Microsoft.AspNetCore.Mvc.Localization.LocalizedHtmlStringProtecting URL Paramaters

Protecting URL Paramaters

Printed from: Snitz™ Forums 2000
URL: https://forum.snitz.com/forumTopic/Posts/68828?pagenum=1
Printed on: 05 November 2025, 01:59

Topic

Author : mafifi
Subject : Protecting URL Paramaters
Posted : 01 August 2009, 13:37
Message :

We have a code, see below, that constructs the URL below:

http://www.MySite.com/sub1/sub2/?pyActivity=WorkManager.ShowPortal&UserIdentifier=MyEmail@MyCompany.com
How can I prevent the user/hacker from modifying the [&UserIdentifier=MyEmail@MyCompany.com] as this the variable that drives the user interface?

Code:



<%

' This function grabs the employee ID from NT

Function GetEmpID

                Dim strNTUser, iPos

                strNTUser = RTrim(Request.ServerVariables("LOGON_USER"))
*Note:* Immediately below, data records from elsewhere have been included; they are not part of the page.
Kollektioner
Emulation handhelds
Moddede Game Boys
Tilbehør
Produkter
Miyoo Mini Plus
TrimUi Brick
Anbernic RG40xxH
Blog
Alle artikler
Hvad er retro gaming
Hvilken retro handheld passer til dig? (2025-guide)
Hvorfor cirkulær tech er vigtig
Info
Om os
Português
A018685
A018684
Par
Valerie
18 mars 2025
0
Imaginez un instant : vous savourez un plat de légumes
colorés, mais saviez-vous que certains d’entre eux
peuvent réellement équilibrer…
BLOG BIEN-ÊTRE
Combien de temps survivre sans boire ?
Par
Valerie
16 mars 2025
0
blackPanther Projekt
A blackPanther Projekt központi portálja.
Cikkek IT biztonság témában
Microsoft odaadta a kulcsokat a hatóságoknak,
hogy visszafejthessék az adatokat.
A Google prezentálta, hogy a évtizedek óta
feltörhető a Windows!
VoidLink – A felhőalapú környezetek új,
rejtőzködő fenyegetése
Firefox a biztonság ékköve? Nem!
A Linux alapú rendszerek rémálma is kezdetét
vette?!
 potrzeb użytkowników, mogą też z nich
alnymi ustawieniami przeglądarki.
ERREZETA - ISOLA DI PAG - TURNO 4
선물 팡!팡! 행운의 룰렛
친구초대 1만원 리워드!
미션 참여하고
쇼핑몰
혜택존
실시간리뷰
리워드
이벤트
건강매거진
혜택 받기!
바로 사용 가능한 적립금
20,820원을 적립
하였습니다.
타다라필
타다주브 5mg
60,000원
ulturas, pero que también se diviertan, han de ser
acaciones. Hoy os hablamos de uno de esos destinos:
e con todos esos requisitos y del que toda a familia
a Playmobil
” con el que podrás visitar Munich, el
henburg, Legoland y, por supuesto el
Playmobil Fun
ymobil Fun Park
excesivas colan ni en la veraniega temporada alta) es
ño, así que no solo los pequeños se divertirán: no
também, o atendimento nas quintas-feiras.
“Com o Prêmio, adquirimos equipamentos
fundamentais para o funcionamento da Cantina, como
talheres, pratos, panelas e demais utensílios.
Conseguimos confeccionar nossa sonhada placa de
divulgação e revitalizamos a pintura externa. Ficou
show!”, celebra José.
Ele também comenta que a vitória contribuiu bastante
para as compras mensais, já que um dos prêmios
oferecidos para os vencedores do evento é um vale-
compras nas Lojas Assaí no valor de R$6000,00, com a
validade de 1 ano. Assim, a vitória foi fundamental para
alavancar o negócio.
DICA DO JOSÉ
                iPos = Len(strNTUser) - InStr(1, strNTUser,"\",1)

                strNTUser = Right(strNTUser, iPos)

                GetEmpID=LCASE(strNTUser)

End Function

%>

<body onload="document.forms[0].submit()">

<form method="post" action="/sub1/sub2/">

<input name="pyActivity" type="hidden" value="WorkManager.ShowPortal">

<input name="UserIdentifier" type="hidden" value="<%= GetEmpID %>@MyCompany.com">

<input type="submit">

</form>

Replies ...

Reply Author: AnonJr
Replied on: 01 August 2009, 13:52
Message:

If its going to end up on the client side, there really isn't much that can be done to deter tampering. You'd be better off looking at creating solid validation on the server-side.

Reply Author: mafifi
Replied on: 15 August 2009, 17:58
Message:

I tried URL re-writing and it did not work either. I am looking to do it in ASP.NET. I will post the code when completed.